**** Dataset
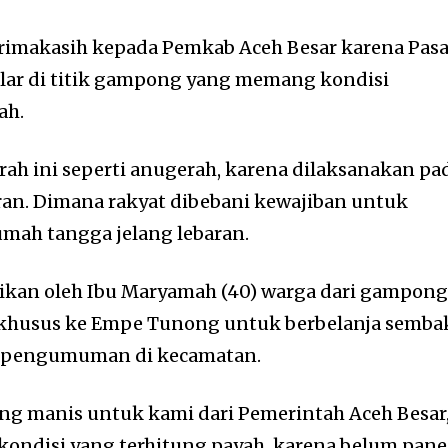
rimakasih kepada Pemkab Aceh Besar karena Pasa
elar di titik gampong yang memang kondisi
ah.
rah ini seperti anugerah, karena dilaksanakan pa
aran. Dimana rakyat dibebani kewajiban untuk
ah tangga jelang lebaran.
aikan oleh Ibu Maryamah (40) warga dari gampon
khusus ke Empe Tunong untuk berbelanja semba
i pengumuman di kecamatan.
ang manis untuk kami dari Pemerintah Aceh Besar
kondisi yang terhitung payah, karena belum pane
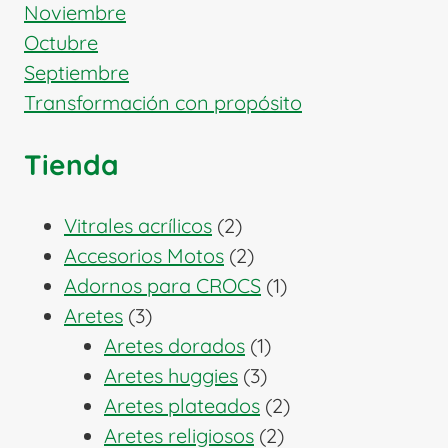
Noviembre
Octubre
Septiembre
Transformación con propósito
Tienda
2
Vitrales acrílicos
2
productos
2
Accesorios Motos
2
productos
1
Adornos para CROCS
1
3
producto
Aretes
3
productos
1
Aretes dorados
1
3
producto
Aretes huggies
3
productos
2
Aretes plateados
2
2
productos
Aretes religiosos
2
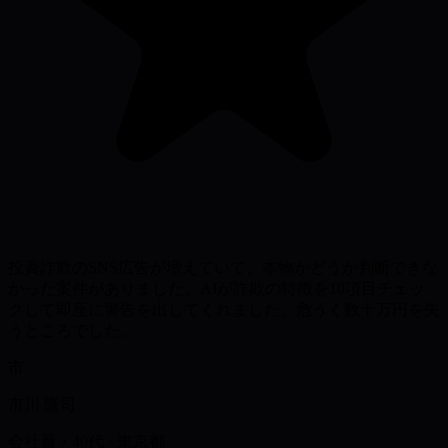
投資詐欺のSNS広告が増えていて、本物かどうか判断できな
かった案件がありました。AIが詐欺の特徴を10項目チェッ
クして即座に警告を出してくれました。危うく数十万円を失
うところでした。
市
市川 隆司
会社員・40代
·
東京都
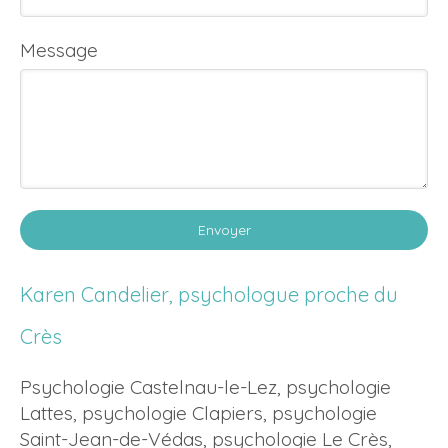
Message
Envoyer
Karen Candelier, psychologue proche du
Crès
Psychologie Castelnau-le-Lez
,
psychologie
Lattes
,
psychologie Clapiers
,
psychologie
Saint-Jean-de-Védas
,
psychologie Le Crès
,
********
**** Dataset
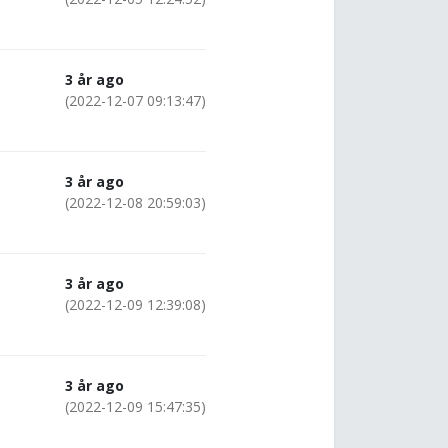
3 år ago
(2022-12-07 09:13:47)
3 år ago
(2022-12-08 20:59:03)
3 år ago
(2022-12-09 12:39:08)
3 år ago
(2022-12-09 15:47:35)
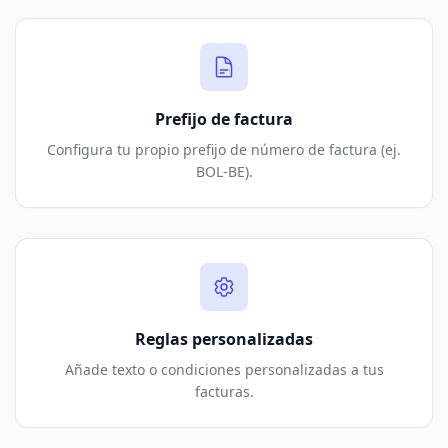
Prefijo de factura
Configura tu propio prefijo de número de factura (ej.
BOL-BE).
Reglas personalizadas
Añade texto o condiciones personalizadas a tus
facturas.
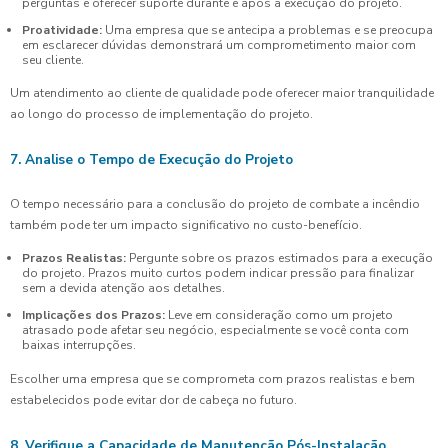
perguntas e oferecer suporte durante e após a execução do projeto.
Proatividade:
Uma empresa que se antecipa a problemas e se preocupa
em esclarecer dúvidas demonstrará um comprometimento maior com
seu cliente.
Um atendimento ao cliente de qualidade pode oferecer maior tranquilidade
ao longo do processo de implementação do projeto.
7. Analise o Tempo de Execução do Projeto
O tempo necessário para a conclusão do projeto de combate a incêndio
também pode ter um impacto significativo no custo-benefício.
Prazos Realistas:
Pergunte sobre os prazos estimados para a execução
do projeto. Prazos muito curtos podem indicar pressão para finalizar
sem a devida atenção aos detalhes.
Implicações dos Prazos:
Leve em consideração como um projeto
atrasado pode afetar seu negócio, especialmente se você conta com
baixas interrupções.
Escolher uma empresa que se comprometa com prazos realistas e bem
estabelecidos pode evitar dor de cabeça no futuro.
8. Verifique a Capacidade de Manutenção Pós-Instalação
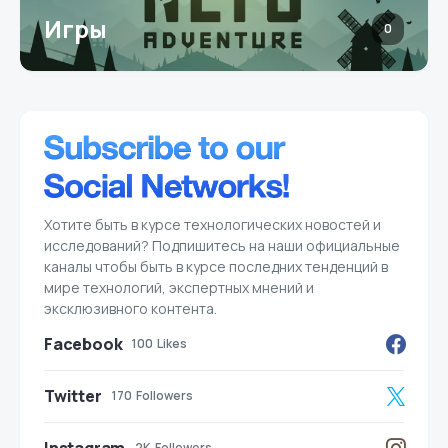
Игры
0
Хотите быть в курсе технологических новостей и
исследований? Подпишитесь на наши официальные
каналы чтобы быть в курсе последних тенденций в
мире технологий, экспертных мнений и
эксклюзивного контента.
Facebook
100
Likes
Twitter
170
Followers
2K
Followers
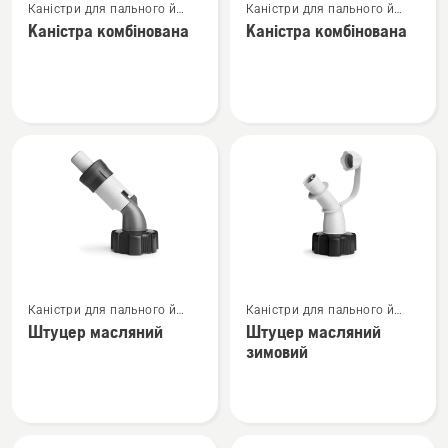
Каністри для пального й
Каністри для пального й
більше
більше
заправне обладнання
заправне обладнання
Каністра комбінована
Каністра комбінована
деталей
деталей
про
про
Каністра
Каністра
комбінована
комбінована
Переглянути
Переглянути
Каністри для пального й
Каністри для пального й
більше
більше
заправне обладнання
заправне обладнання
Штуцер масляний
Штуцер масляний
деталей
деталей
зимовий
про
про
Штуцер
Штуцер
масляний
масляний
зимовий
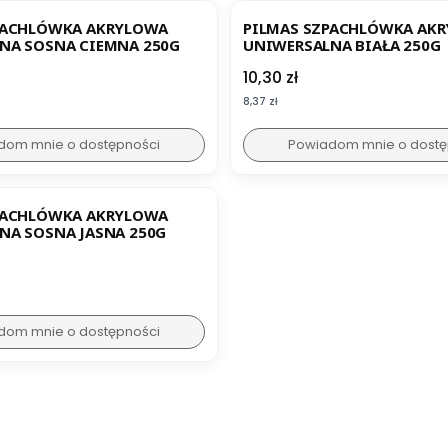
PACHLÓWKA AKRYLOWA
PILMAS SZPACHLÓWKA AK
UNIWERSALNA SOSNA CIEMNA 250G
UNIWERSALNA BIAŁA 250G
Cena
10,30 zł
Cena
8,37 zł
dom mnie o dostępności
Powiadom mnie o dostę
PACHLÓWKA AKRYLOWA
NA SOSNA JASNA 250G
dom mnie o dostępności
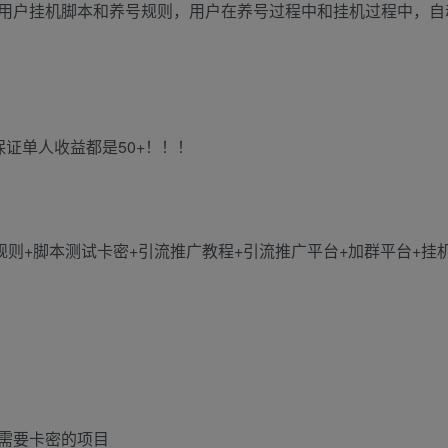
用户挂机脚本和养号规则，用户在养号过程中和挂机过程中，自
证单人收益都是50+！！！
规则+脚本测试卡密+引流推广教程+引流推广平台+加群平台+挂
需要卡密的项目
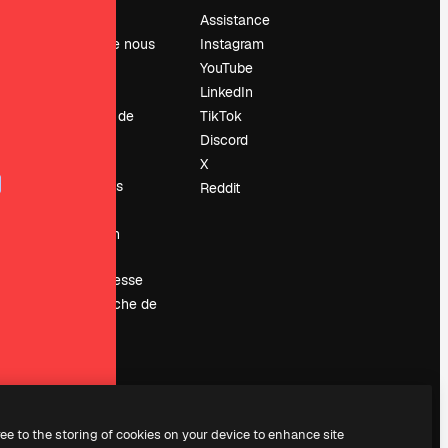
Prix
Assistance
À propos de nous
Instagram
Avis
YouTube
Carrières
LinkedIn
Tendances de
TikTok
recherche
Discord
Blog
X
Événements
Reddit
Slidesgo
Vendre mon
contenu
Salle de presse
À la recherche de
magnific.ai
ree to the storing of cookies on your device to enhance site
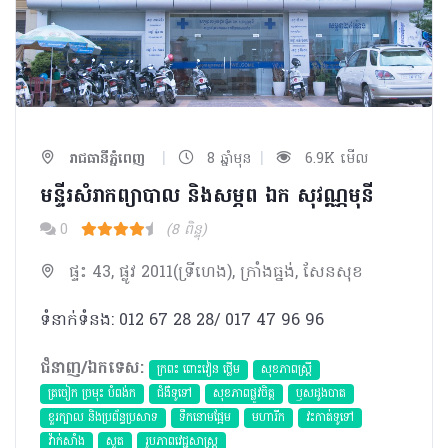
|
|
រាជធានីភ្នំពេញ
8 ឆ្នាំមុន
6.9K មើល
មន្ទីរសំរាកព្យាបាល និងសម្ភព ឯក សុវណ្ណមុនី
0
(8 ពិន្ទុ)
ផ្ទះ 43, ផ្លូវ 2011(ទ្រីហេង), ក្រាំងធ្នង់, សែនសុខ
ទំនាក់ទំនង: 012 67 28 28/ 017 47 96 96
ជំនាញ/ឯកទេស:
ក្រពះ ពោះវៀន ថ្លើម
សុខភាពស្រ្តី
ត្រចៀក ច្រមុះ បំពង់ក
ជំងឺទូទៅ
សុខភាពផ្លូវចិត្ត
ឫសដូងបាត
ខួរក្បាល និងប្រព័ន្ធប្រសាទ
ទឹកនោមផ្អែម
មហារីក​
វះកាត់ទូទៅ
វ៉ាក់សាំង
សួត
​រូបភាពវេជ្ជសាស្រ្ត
********
**** Dataset
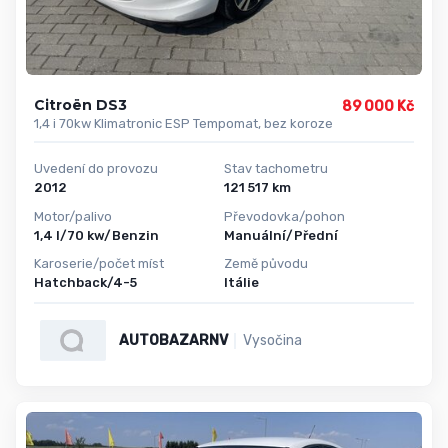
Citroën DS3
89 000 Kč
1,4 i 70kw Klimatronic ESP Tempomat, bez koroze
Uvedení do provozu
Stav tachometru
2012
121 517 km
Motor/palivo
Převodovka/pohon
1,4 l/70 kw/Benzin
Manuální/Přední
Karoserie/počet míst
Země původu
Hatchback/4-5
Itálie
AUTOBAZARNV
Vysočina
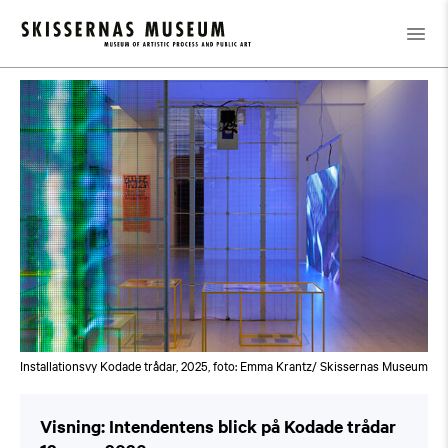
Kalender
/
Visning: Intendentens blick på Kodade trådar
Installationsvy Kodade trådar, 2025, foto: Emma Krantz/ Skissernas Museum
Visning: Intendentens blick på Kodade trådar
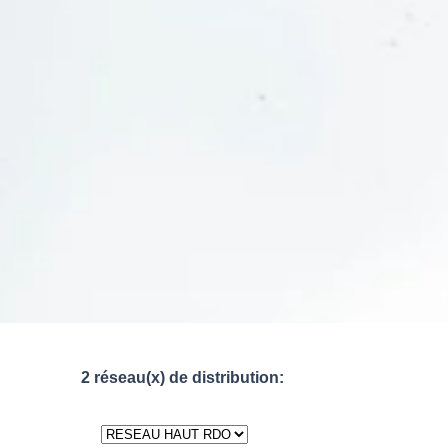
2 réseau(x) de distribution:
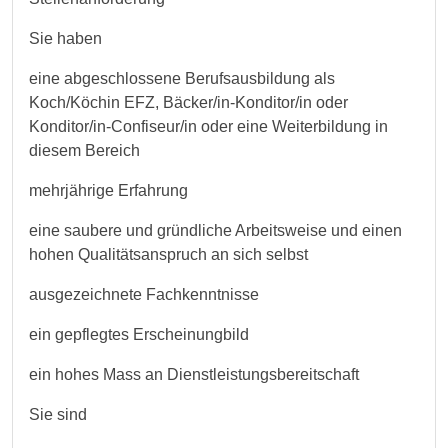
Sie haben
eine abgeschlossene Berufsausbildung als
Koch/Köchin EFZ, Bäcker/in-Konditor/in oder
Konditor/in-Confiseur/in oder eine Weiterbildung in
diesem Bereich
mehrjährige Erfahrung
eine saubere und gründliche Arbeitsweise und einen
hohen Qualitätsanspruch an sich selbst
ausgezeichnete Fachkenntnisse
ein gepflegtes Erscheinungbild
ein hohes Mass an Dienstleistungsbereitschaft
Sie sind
********
Check every line of the data, and copy the ones that contain "personalizadas".

§ **Output of the exercise**:
Reglas personalizadas
Añade texto o condiciones personalizadas a tus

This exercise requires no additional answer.